REQUIRED WORK: Go through the entries below and print, exactly, the lines starting at the one with "Food Processing: Conveying meat, poultry, and" and ending at the one with "Hanging products for curing or smoking.", keeping both ends and no others.

DATASET RECORDS:
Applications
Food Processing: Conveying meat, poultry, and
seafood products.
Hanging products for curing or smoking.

==

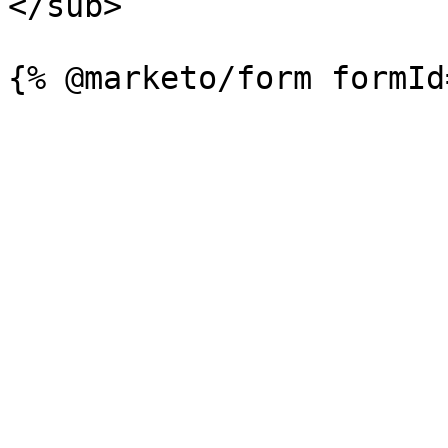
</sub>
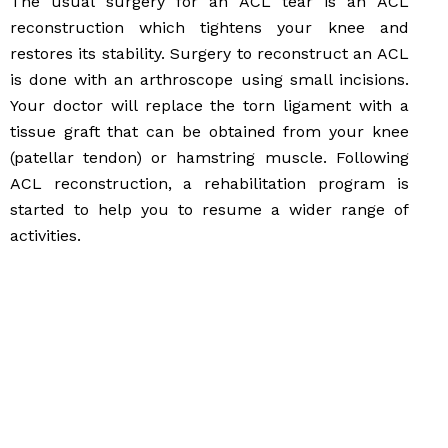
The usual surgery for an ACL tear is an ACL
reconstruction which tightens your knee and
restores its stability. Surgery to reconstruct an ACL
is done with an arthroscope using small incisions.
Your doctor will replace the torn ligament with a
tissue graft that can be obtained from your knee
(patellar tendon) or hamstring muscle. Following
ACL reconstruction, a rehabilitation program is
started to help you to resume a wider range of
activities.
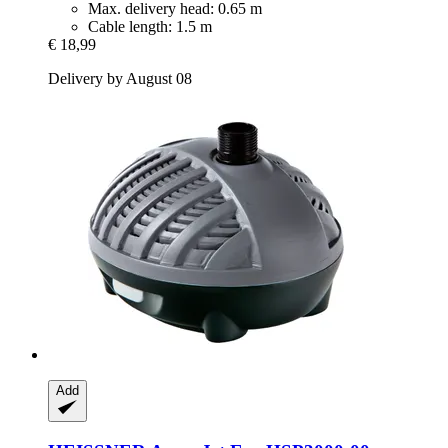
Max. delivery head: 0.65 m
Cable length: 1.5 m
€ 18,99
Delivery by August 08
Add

COMPLETED TASK:
Food Processing: Conveying meat, poultry, and
seafood products.
Hanging products for curing or smoking.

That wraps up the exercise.